[Saved data entries]
Segment Open

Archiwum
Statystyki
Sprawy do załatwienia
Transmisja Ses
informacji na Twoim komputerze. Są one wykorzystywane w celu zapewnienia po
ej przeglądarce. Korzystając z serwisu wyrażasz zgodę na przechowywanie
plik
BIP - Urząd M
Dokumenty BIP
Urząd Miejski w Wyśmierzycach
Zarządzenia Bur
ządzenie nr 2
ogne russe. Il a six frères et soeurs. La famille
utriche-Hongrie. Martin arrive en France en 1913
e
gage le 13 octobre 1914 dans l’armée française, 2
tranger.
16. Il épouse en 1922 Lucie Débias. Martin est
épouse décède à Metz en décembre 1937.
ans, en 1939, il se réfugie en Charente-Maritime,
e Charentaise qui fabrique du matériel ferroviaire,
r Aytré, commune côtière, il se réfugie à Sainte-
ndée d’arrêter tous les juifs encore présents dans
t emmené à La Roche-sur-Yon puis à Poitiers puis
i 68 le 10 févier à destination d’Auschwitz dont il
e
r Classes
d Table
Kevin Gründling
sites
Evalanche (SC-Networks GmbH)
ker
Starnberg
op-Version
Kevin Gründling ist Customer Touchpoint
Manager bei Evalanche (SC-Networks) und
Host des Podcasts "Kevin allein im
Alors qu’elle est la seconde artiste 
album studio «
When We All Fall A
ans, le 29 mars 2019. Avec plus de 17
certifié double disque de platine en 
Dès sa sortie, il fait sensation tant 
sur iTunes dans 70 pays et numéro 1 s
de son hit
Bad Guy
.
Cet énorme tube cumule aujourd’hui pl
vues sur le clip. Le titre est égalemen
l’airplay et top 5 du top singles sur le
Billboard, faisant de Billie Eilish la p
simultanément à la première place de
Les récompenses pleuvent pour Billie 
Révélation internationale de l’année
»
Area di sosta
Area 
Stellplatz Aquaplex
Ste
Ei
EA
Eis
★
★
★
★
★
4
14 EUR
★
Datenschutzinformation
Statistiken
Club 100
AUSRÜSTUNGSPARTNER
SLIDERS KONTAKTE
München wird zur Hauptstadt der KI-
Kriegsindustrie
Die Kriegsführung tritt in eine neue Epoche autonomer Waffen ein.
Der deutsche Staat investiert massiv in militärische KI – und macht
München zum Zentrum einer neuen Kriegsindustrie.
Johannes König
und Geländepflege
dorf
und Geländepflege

Segment Closed

## Your assignment
Write out every line of the data again, exactly as it reads.

## Result of the exercise
Archiwum
Statystyki
Sprawy do załatwienia
Transmisja Ses
informacji na Twoim komputerze. Są one wykorzystywane w celu zapewnienia po
ej przeglądarce. Korzystając z serwisu wyrażasz zgodę na przechowywanie
plik
BIP - Urząd M
Dokumenty BIP
Urząd Miejski w Wyśmierzycach
Zarządzenia Bur
ządzenie nr 2
ogne russe. Il a six frères et soeurs. La famille
utriche-Hongrie. Martin arrive en France en 1913
e
gage le 13 octobre 1914 dans l’armée française, 2
tranger.
16. Il épouse en 1922 Lucie Débias. Martin est
épouse décède à Metz en décembre 1937.
ans, en 1939, il se réfugie en Charente-Maritime,
e Charentaise qui fabrique du matériel ferroviaire,
r Aytré, commune côtière, il se réfugie à Sainte-
ndée d’arrêter tous les juifs encore présents dans
t emmené à La Roche-sur-Yon puis à Poitiers puis
i 68 le 10 févier à destination d’Auschwitz dont il
e
r Classes
d Table
Kevin Gründling
sites
Evalanche (SC-Networks GmbH)
ker
Starnberg
op-Version
Kevin Gründling ist Customer Touchpoint
Manager bei Evalanche (SC-Networks) und
Host des Podcasts "Kevin allein im
Alors qu’elle est la seconde artiste 
album studio «
When We All Fall A
ans, le 29 mars 2019. Avec plus de 17
certifié double disque de platine en 
Dès sa sortie, il fait sensation tant 
sur iTunes dans 70 pays et numéro 1 s
de son hit
Bad Guy
.
Cet énorme tube cumule aujourd’hui pl
vues sur le clip. Le titre est égalemen
l’airplay et top 5 du top singles sur le
Billboard, faisant de Billie Eilish la p
simultanément à la première place de
Les récompenses pleuvent pour Billie 
Révélation internationale de l’année
»
Area di sosta
Area 
Stellplatz Aquaplex
Ste
Ei
EA
Eis
★
★
★
★
★
4
14 EUR
★
Datenschutzinformation
Statistiken
Club 100
AUSRÜSTUNGSPARTNER
SLIDERS KONTAKTE
München wird zur Hauptstadt der KI-
Kriegsindustrie
Die Kriegsführung tritt in eine neue Epoche autonomer Waffen ein.
Der deutsche Staat investiert massiv in militärische KI – und macht
München zum Zentrum einer neuen Kriegsindustrie.
Johannes König
und Geländepflege
dorf
und Geländepflege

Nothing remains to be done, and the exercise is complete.